Submitted to: Book Chapter
Publication Type: Book / chapter
Publication Acceptance Date: 7/16/2010
Publication Date: 11/13/2010
Citation: Kim, S. 2010. Production of biopolymer composites by particle bonding. In: Elnashar, M., editor. Biopolymers. Rijeka, Croatia: Sciyo. p. 61-80. Interpretive Summary: With the rising concern for environmental protection, biodegradable polymers and bio-composites have attracted considerable attention as green materials and biocompatible materials. Recently, many research groups have concentrated on the development of biodegradable polymer blends or composites from agricultural commodities. Recently, a new technology for the production of biodegradable polymer composites that will potentially replace existing petroleum-based polymers was introduced at NCAUR. All the previously published papers on this new technology are incorporated in this article. Unlike conventional techniques, the newly developed particle-bonding technique requires neither extrusion nor processing at high temperatures. Instead, micrometer-scale raw materials (powders) are coated with a corn protein, and compressed to form a rigid material. Since this technology does not require purification of raw materials, various types of compounds can be used as component materials. This research describes the theoretical background and actual fabrication process for the production of degradable biopolymer composites. Scientists/manufacturers in industry and academia developing new biodegradable polymer materials would benefit from this work.

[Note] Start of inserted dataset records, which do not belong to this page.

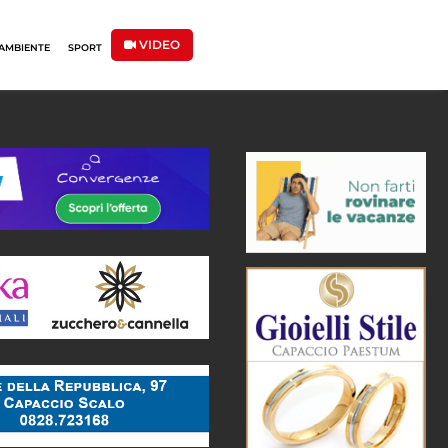
VIDEO
AMBIENTE
SPORT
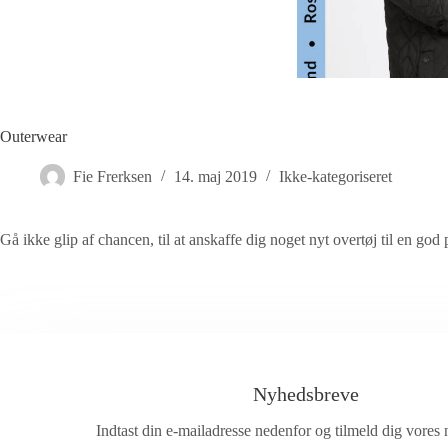
Outerwear
Fie Frerksen
14. maj 2019
Ikke-kategoriseret
Gå ikke glip af chancen, til at anskaffe dig noget nyt overtøj til en god
Nyhedsbreve
Indtast din e-mailadresse nedenfor og tilmeld dig vores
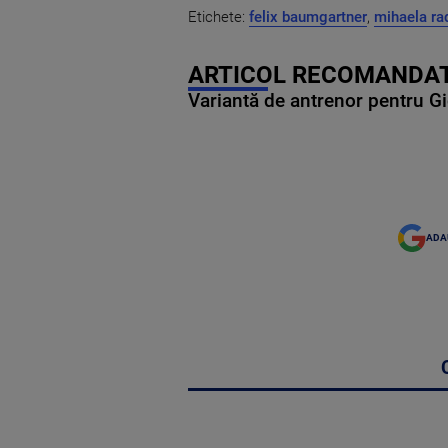
Etichete:
felix baumgartner
,
mihaela ra
ARTICOL RECOMANDAT
Variantă de antrenor pentru Gi
ADA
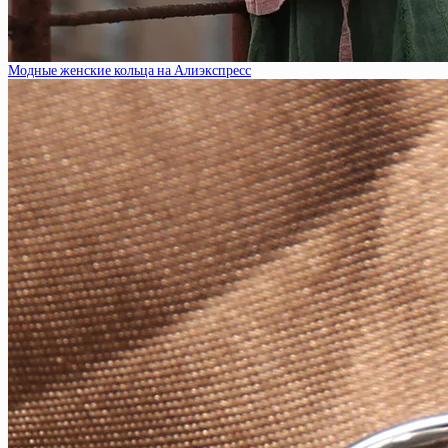
Модные женские кольца на Алиэкспресс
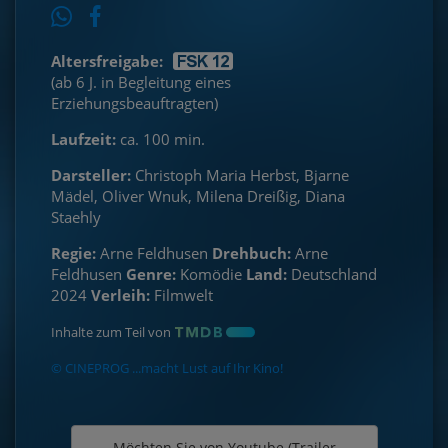
Altersfreigabe:
(ab 6 J. in Begleitung eines
Erziehungsbeauftragten)
Laufzeit:
ca. 100 min.
Darsteller:
Christoph Maria Herbst, Bjarne
Mädel, Oliver Wnuk, Milena Dreißig, Diana
Staehly
Regie:
Arne Feldhusen
Drehbuch:
Arne
Feldhusen
Genre:
Komödie
Land:
Deutschland
2024
Verleih:
Filmwelt
Inhalte zum Teil von
© CINEPROG ...macht Lust auf Ihr Kino!
Möchten Sie von
Youtube (Trailer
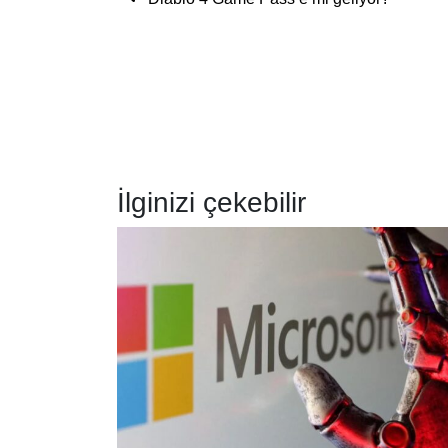
İlginizi çekebilir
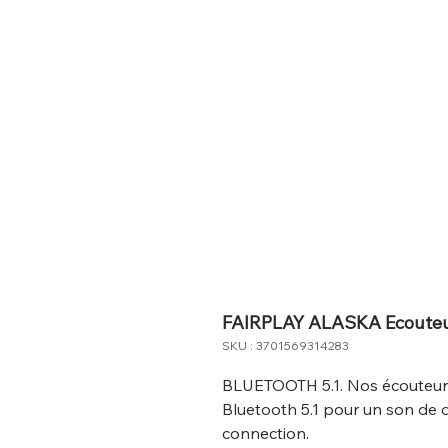
FAIRPLAY ALASKA Ecoute
SKU : 3701569314283
BLUETOOTH 5.1. Nos écouteurs
Bluetooth 5.1 pour un son de qu
connection.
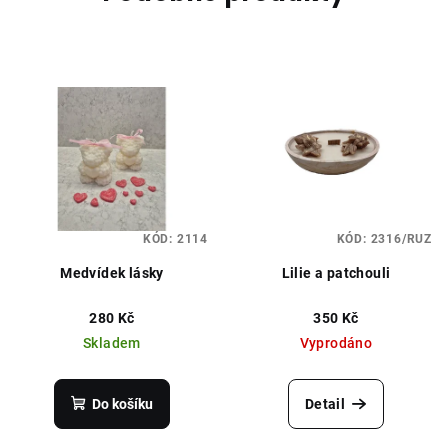
KÓD:
2114
KÓD:
2316/RUZ
Medvídek lásky
Lilie a patchouli
280 Kč
350 Kč
Skladem
Vyprodáno
Do košíku
Detail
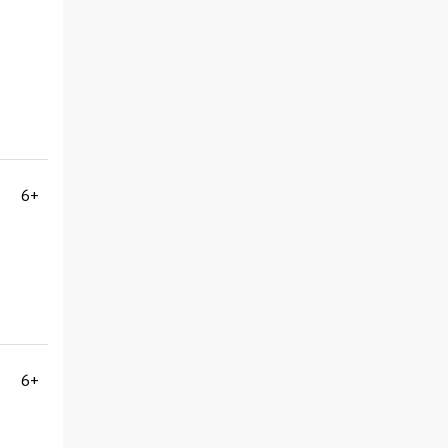
6+
6+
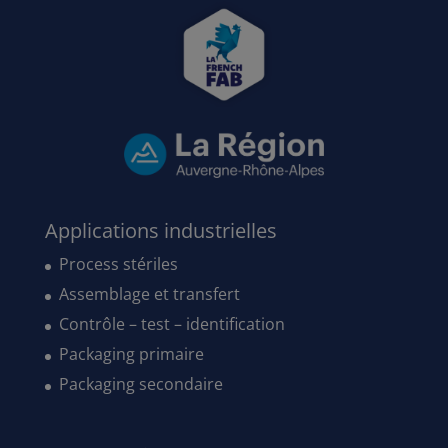
Applications industrielles
Process stériles
Assemblage et transfert
Contrôle – test – identification
Packaging primaire
Packaging secondaire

Technical Abstract: This article describes a new process, particle-bonding technology, to produce biopolymer composites from agricultural commodities. In this technology, matrix-protein complexes are formed by the interaction of micrometer-scale matrix material with an adhesive protein, zein. This spontaneous process makes use of the unique characteristic behavior of zein in aqueous ethanol solution: zein molecules adsorb to the surface of hydrophilic particles when the ethanol content of solvent mixture increases. After that, van der Waals force between matrix-protein complex particles induces the formation of even larger agglomerates. Removal of solvents from the agglomerates yields the final product. Biopolymer composites thus formed shows a broad range of compressive strengths depending on the hardness of the starting raw material used as a matrix material. Incorporation of graphite turns the composite into a conductive polymer following percolation theory. It is also shown that a wheat protein, gliadin, can be used as a low-cost substitute for zein.